Carlos Konstanski on 28 Jul 2005 05:12:32 -0000


[Date Prev] [Date Next] [Thread Prev] [Thread Next] [Date Index] [Thread Index]

Re: [PLUG] APIC errors, weird crashes


I dealt with this kind of thing before once, where we got 5 new boxes
that were not our usual build.  We had to use "nolapic" in the kernel boot
arguments.  These were single-processor machines.  I forget which CPU
and motherboard they were, but I think the boards were Asus.

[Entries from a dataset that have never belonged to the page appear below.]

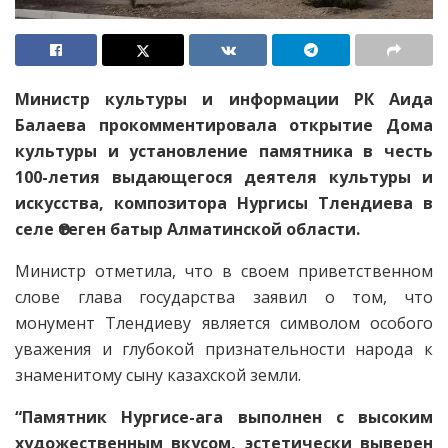
Министр культуры и информации РК Аида
Балаева прокомментировала открытие Дома
культуры и установление памятника в честь
100-летия выдающегося деятеля культуры и
искусства, композитора Нургисы Тлендиева в
селе Өтеген батыр Алматинской области.
Министр отметила, что в своем приветственном
слове глава государства заявил о том, что
монумент Тлендиеву является символом особого
уважения и глубокой признательности народа к
знаменитому сыну казахской земли.
“Памятник Нургисе-ага выполнен с высоким
художественным вкусом, эстетически выверен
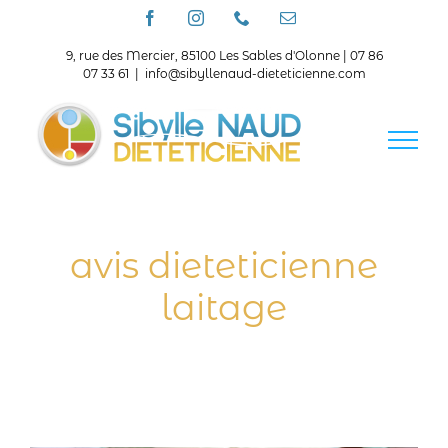
Passer
Facebook
Instagram
Téléphone
Email
au
contenu
9, rue des Mercier, 85100 Les Sables d'Olonne | 07 86
07 33 61
|
info@sibyllenaud-dieteticienne.com
avis dieteticienne
laitage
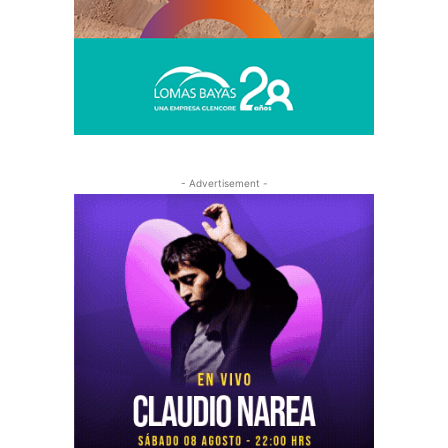
- Advertisement -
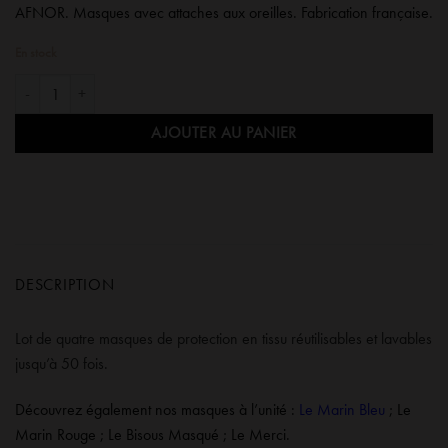
AFNOR. Masques avec attaches aux oreilles. Fabrication française.
22,00 €.
3,50 €.
En stock
quantité de Le pack de masques "Complet"
AJOUTER AU PANIER
DESCRIPTION
Lot de quatre masques de protection en tissu réutilisables et lavables
jusqu’à 50 fois.
Découvrez également nos masques à l’unité :
Le Marin Bleu
;
Le
Marin Rouge
;
Le Bisous Masqué
;
Le Merci
.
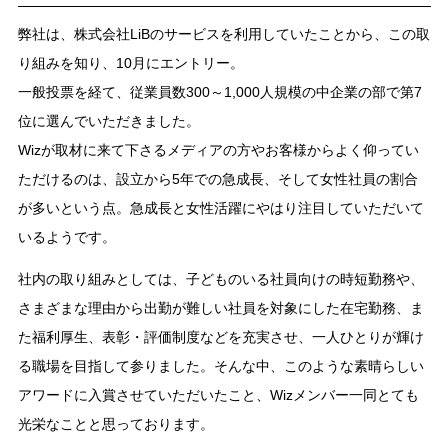
弊社は、株式会社LiBのサービスを利用していたことから、この取
り組みを知り、10月にエントリー。
一般投票を経て、従業員数300～1,000人規模の中企業の部で第7
位に選んでいただきました。
Wizが取材に来て下さるメディアの方やお客様からよく仰ってい
ただけるのは、設立から5年での急成長、そして女性社員の割合
が多いという点。急成長と女性活躍にやはり注目していただいて
いるようです。
社内の取り組みとしては、子どものいる社員向けの時短勤務や、
さまざまな理由から出勤が難しい社員を対象にした在宅勤務、ま
た福利厚生、表彰・評価制度などを充実させ、一人ひとりが輝け
る職場を目指して参りました。そんな中、このような素晴らしい
アワードに入賞させていただいたこと、Wizメンバー一同とても
光栄なことと思っております。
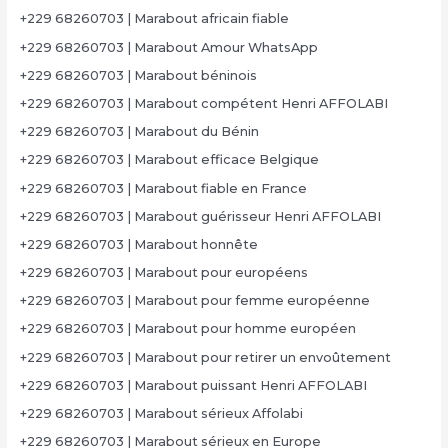
+229 68260703 | Marabout africain fiable
+229 68260703 | Marabout Amour WhatsApp
+229 68260703 | Marabout béninois
+229 68260703 | Marabout compétent Henri AFFOLABI
+229 68260703 | Marabout du Bénin
+229 68260703 | Marabout efficace Belgique
+229 68260703 | Marabout fiable en France
+229 68260703 | Marabout guérisseur Henri AFFOLABI
+229 68260703 | Marabout honnête
+229 68260703 | Marabout pour européens
+229 68260703 | Marabout pour femme européenne
+229 68260703 | Marabout pour homme européen
+229 68260703 | Marabout pour retirer un envoûtement
+229 68260703 | Marabout puissant Henri AFFOLABI
+229 68260703 | Marabout sérieux Affolabi
+229 68260703 | Marabout sérieux en Europe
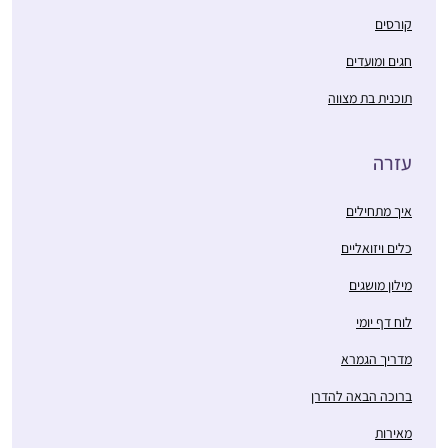
קורסים
חגים ומועדים
תוכנית בת מצווה
עזרה
איך מתחילים
כלים ויזואליים
מילון מושגים
לוח דף יומי
מדריך הגמרא
ברוכה הבאה להדרן
מאירות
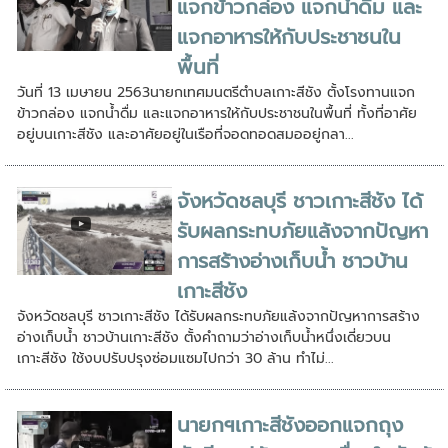
แจกข้าวกล่อง แจกน้ำดื่ม และ
แจกอาหารให้กับประชาชนใน
พื้นที่
วันที่ 13 เมษายน 2563นายกเทศมนตรีตำบลเกาะสีชัง ตั้งโรงทานแจก
ข้าวกล่อง แจกน้ำดื่ม และแจกอาหารให้กับประชาชนในพื้นที่ ทั้งที่อาศัย
อยู่บนเกาะสีชัง และอาศัยอยู่ในเรือที่จอดทอดสมออยู่กลา...
จังหวัดชลบุรี ชาวเกาะสีชัง ได้
รับผลกระทบภัยแล้งจากปัญหา
การสร้างอ่างเก็บน้ำ ชาวบ้าน
เกาะสีชัง
จังหวัดชลบุรี ชาวเกาะสีชัง ได้รับผลกระทบภัยแล้งจากปัญหาการสร้าง
อ่างเก็บน้ำ ชาวบ้านเกาะสีชัง ตั้งคำถามว่าอ่างเก็บน้ำหนึ่งเดี่ยวบน
เกาะสีชัง ใช้งบปรับปรุงซ่อมแซมไปกว่า 30 ล้าน ทำไม่...
นายกฯเกาะสีชังออกแจกถุง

With "nolapic" specified, these machines have been reliable, one even
running as a qa server for a huge tomcat app.

Carlos

On Thu, 28 Jul 2005, Jeff Abrahamson wrote:

Date: Thu, 28 Jul 2005 01:07:28 -0400
From: Jeff Abrahamson <jeff@purple.com>
Reply-To: Philadelphia Linux User's Group Discussion List
    <plug@lists.phillylinux.org>
To: PLUG <plug@lists.phillylinux.org>
Subject: [PLUG] APIC errors, weird crashes

I set up a new machine that has been getting weird crashes.  (So far
gnome terminal, mozilla, emacs21, exim4, X, clock applet, workspace
applet, xterm, and ogg123 have crashed.)

At first I thought this was APIC related, as I saw a few kernel log
messages to this effect (see below).  But, for the most part, the
crashes have not been accompanied by anything tell-tale in the logs.
It happens often enough to be annoying but not so often that it's
feasible to sit around and watch it crash.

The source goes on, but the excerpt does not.